TASK
Drop all pictures and repeat exactly the lines from the line holding "Careers (519, 1537)" through the end of the records.

INFORMATION GIVEN
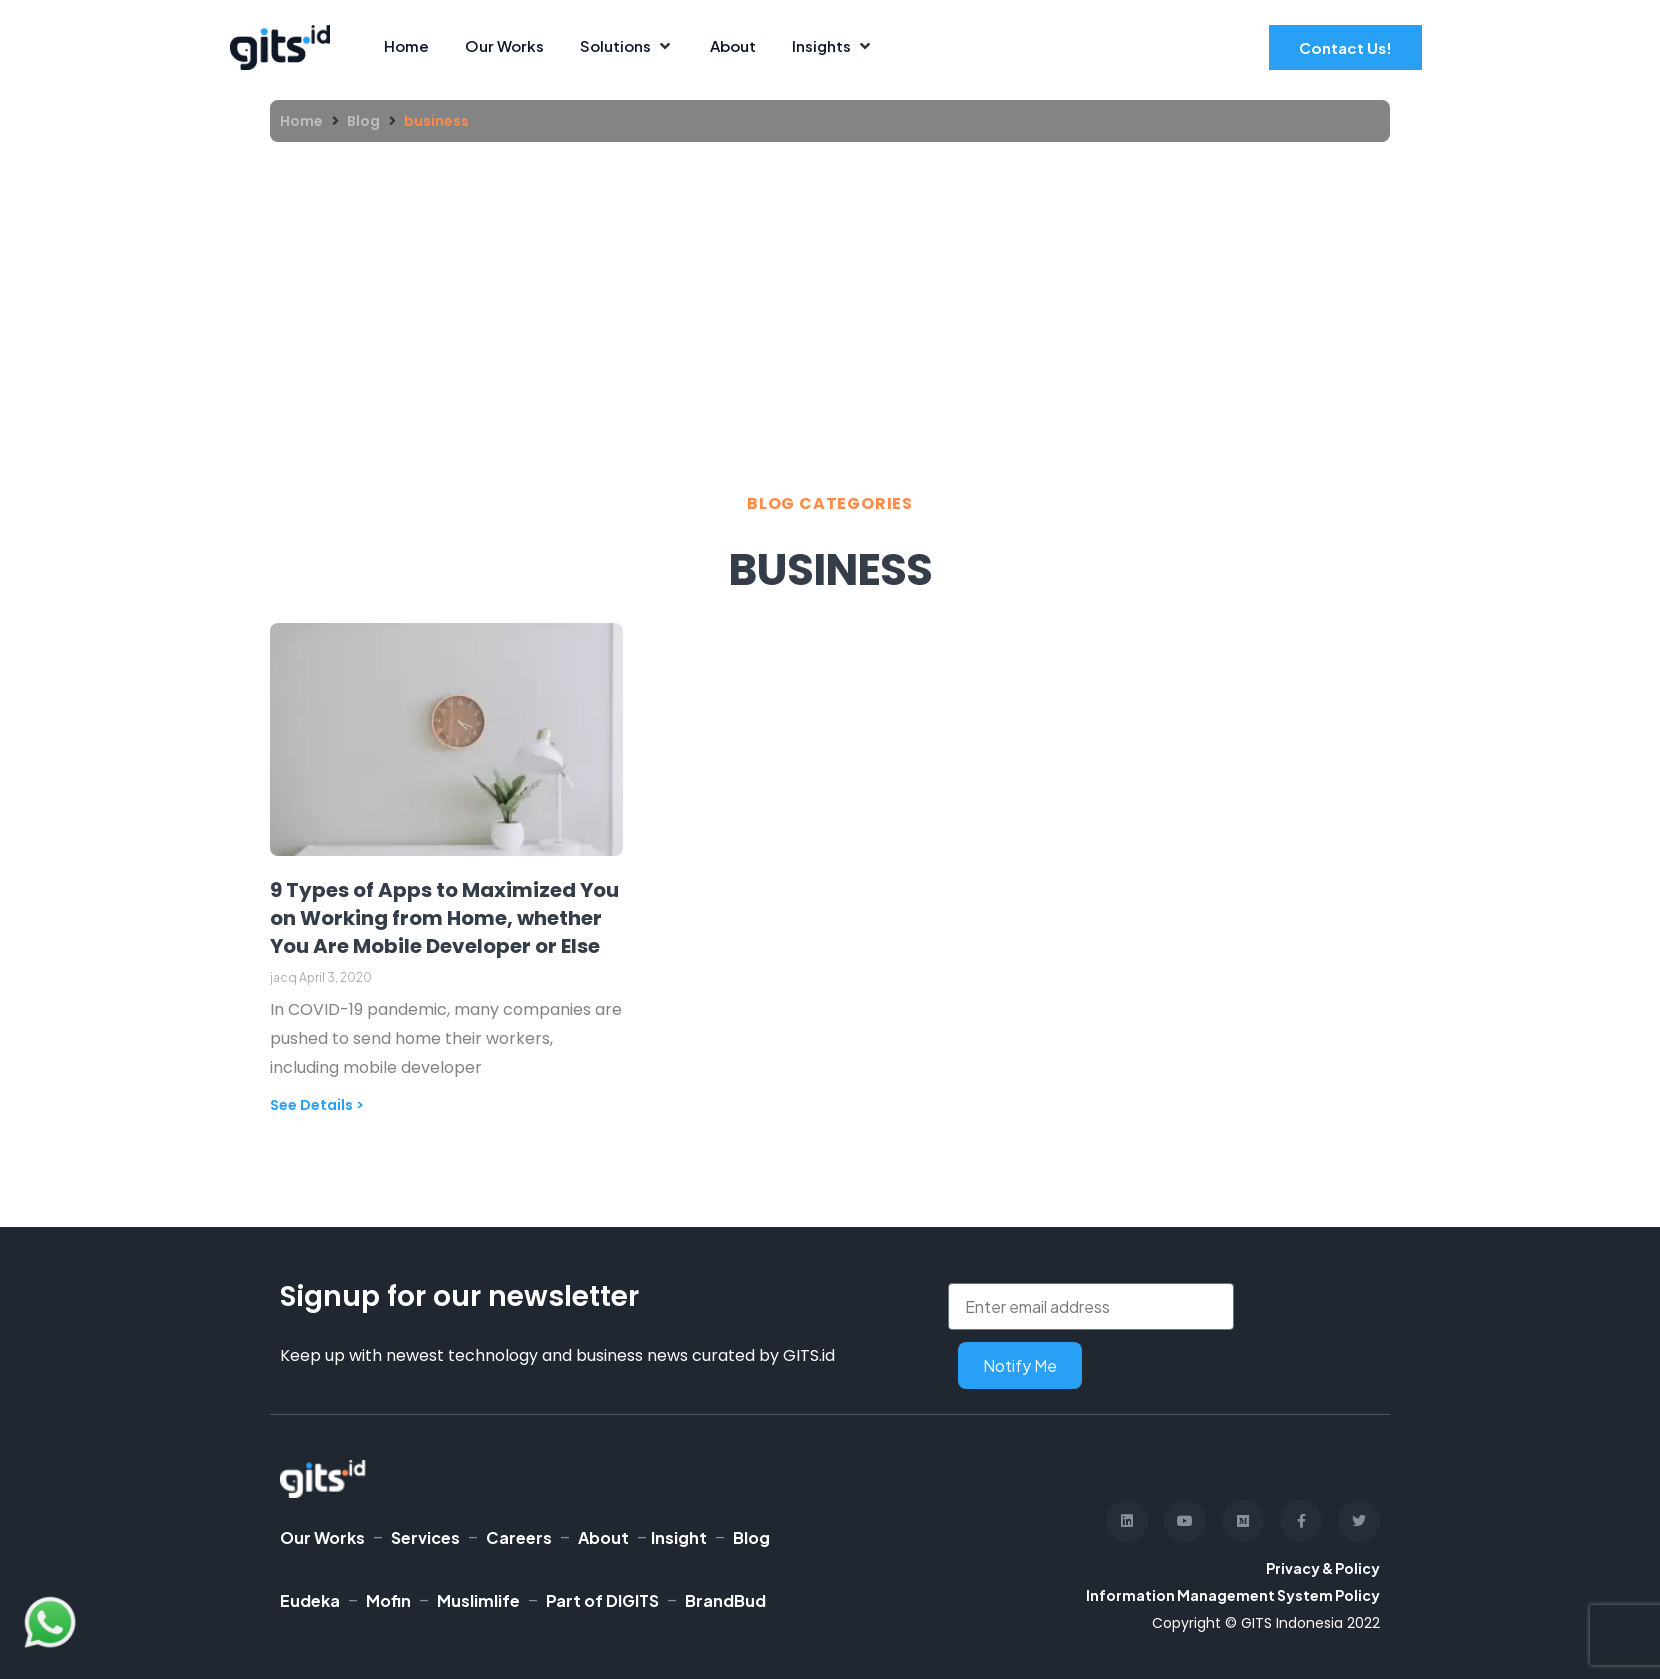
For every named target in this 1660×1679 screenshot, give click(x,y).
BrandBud (725, 1600)
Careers (519, 1537)
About (603, 1537)
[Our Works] (504, 46)
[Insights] (833, 46)
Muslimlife (478, 1600)
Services (425, 1537)
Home (301, 121)
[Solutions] (627, 46)
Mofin (388, 1600)
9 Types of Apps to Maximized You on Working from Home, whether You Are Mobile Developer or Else (444, 918)
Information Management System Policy (1233, 1595)
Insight (679, 1537)
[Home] (406, 46)
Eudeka (310, 1600)
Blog (363, 121)
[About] (733, 46)
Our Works (322, 1537)
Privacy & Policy (1323, 1568)
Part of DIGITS (602, 1600)
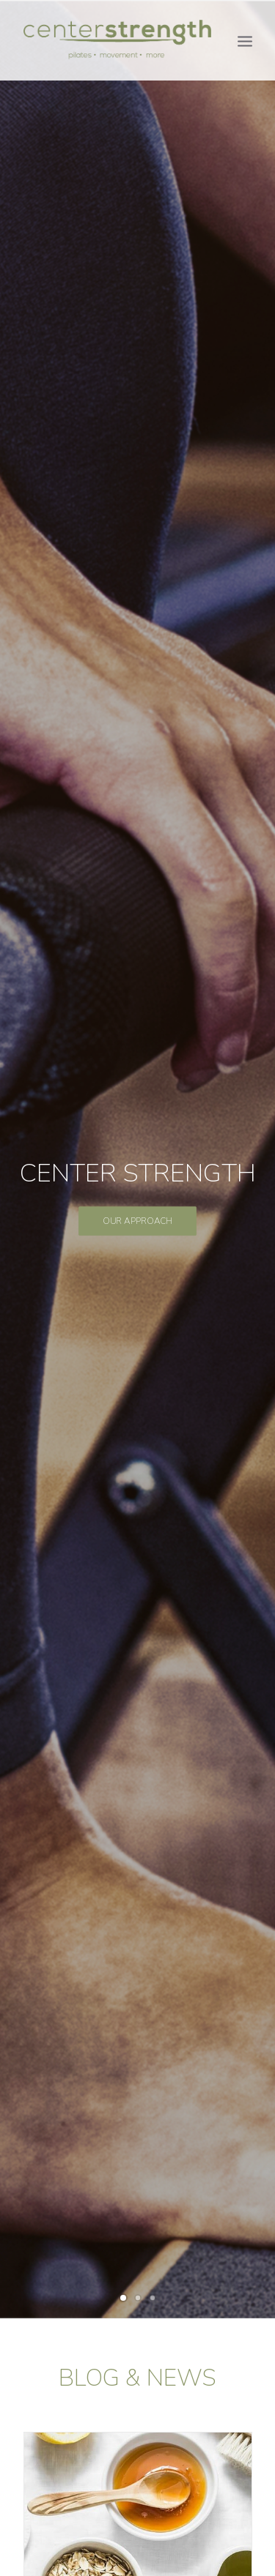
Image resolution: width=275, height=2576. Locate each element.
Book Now (137, 2093)
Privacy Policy (137, 2540)
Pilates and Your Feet (137, 1198)
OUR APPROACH (137, 299)
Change (137, 799)
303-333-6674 (163, 2501)
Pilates (137, 1597)
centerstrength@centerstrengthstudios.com (134, 2520)
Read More (137, 928)
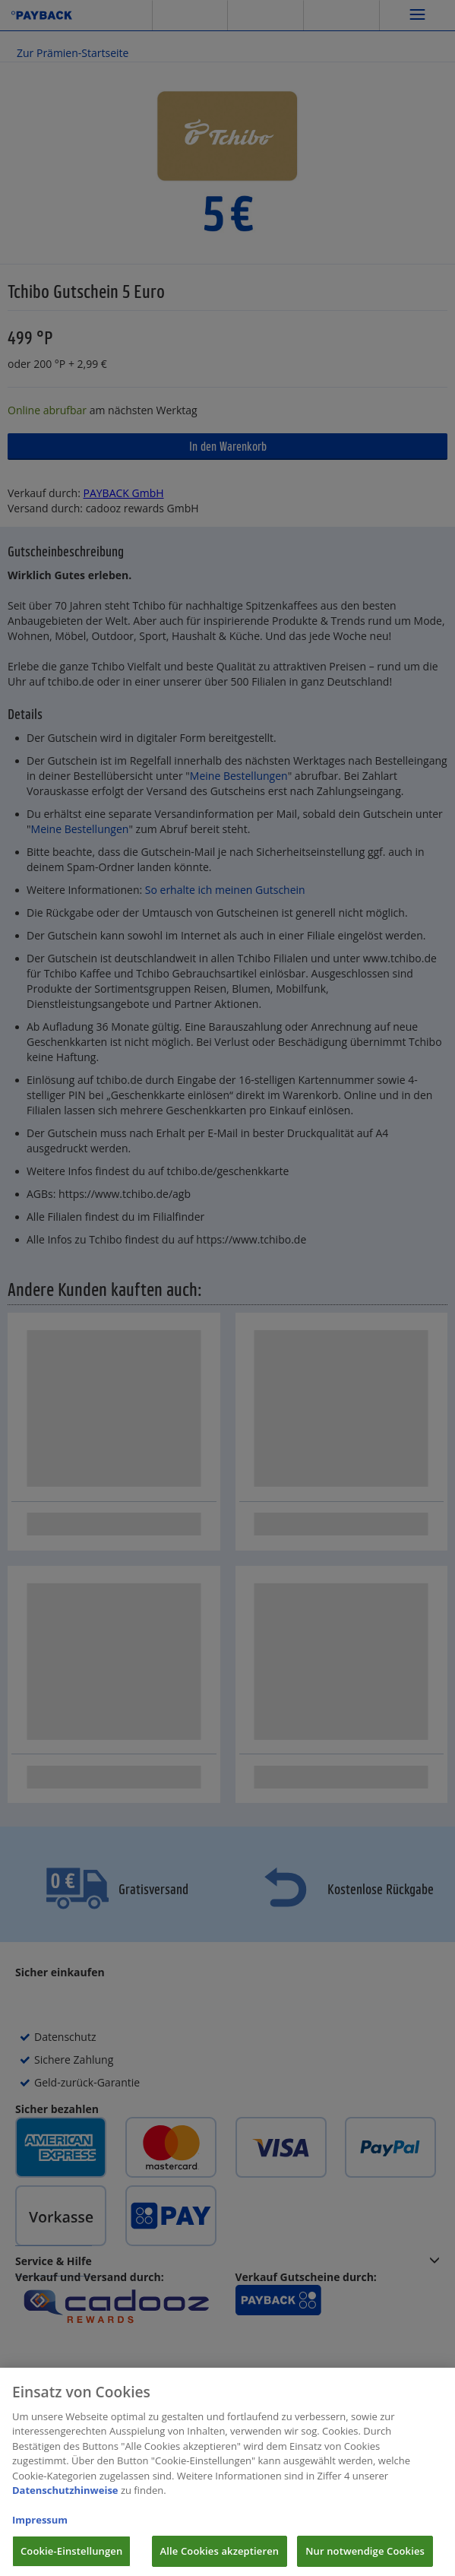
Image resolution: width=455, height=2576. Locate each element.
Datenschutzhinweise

RESPONSE
Careers (519, 1537)
About (603, 1537)
[Our Works] (504, 46)
[Insights] (833, 46)
Muslimlife (478, 1600)
Services (425, 1537)
Home (301, 121)
[Solutions] (627, 46)
Mofin (388, 1600)
9 Types of Apps to Maximized You on Working from Home, whether You Are Mobile Developer or Else (444, 918)
Information Management System Policy (1233, 1595)
Insight (679, 1537)
[Home] (406, 46)
Eudeka (310, 1600)
Blog (363, 121)
[About] (733, 46)
Our Works (322, 1537)
Privacy & Policy (1323, 1568)
Part of DIGITS (602, 1600)
Image resolution: width=275, height=2576. Locate each element.
Book Now (137, 2093)
Privacy Policy (137, 2540)
Pilates and Your Feet (137, 1198)
OUR APPROACH (137, 299)
Change (137, 799)
303-333-6674 (163, 2501)
Pilates (137, 1597)
centerstrength@centerstrengthstudios.com (134, 2520)
Read More (137, 928)
Image resolution: width=455, height=2576. Locate each element.
Datenschutzhinweise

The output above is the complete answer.